Creating ARPA language model file with 50,000 word

2019-03-08 21:56发布

问题:

I want to create an ARPA language model file with nearly 50,000 words. I can't generate the language model by passing my text file to the CMU Language Tool. Is any other link available where I can get a language model for these many words?

回答1:

I thought I'd answer this one since it has a few votes, although based on Christina's other questions I don't think this will be a usable answer for her since a 50,000-word language model almost certainly won't have an acceptable word error rate or recognition speed (or most likely even function for long) with in-app recognition systems for iOS that use this format of language model currently, due to hardware constraints.
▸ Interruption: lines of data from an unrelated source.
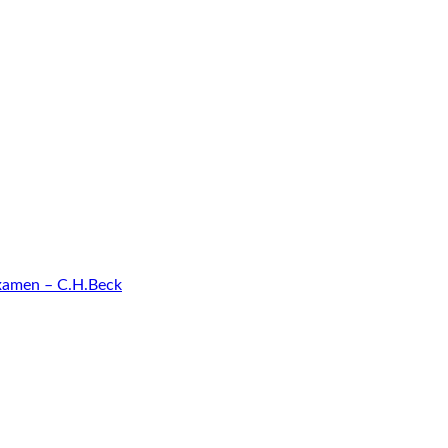
examen – C.H.Beck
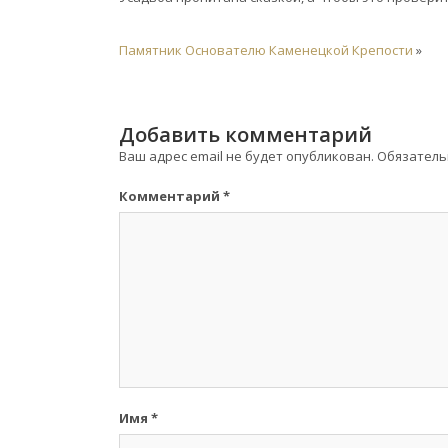
Памятник Основателю Каменецкой Крепости
»
Добавить комментарий
Ваш адрес email не будет опубликован.
Обязатель
Комментарий
*
Имя
*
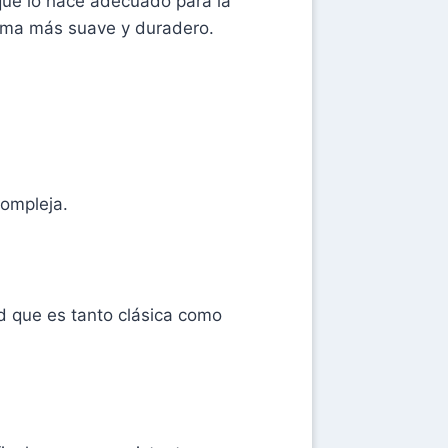
 que lo hace adecuado para la
roma más suave y duradero.
compleja.
ad que es tanto clásica como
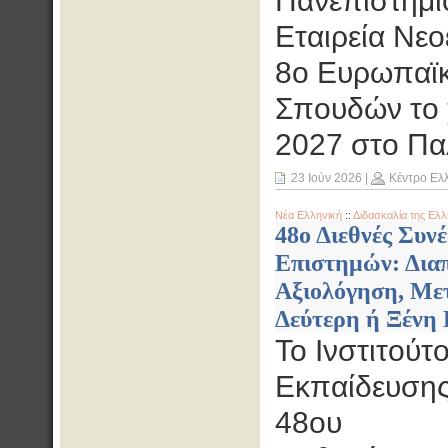
Πανεπιστημίο
Εταιρεία Νε
8ο Eυρωπαϊ
Σπουδών το 
2027 στο Πα
23 Ιούν 2026
|
Κέντρο Ελ
Νέα Ελληνική
::
Διδασκαλία της Ελλ
48ο Διεθνές Συν
Επιστημών: Διαπ
Αξιολόγηση, Μετ
Δεύτερη ή Ξένη 
Το Ινστιτούτ
Εκπαίδευσης
48ου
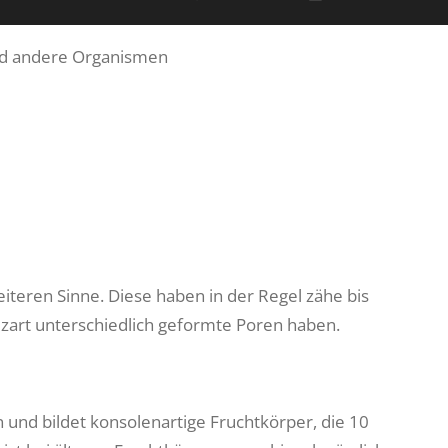
nd andere Organismen
teren Sinne. Diese haben in der Regel zähe bis
ilzart unterschiedlich geformte Poren haben.
und bildet konsolenartige Fruchtkörper, die 10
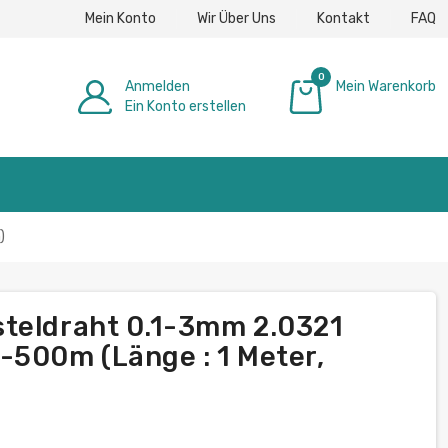
Mein Konto
Wir Über Uns
Kontakt
FAQ
0
Anmelden
Mein Warenkorb
Ein Konto erstellen
0,00 €
)
steldraht 0.1-3mm 2.0321
-500m (Länge : 1 Meter,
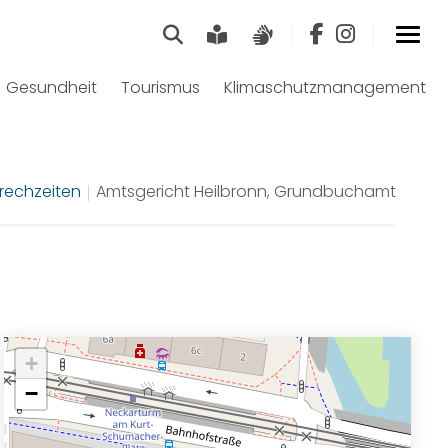
Suche
Leichte Sprache
Gebärdensprach
Gesundheit
Tourismus
Klimaschutzmanagement
rechzeiten
Amtsgericht Heilbronn, Grundbuchamt
+
−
I figured it was worth documenting it because I think it may be helpful to others who are using a platform where keeping a vocabulary this size in memory is more of a viable thing, and maybe it will be a possibility for future device models as well.

There is no web-based tool I'm aware of like the Sphinx Knowledge Base Tool that will munge a 50,000-word plaintext corpus and return an ARPA language model. But, you can obtain an already-complete 64,000-word DMP language model (which can be used with Sphinx at the command line or in other platform implementations in the same way as an ARPA .lm file) with the following steps:

  1. Download this language model from the CMU speech site:

http://sourceforge.net/projects/cmusphinx/files/Acoustic%20and%20Language%20Models/US%20English%20HUB4%20Language%20Model/HUB4_trigram_lm.zip

In that folder is a file called language_model.arpaformat.DMP which will be your language model.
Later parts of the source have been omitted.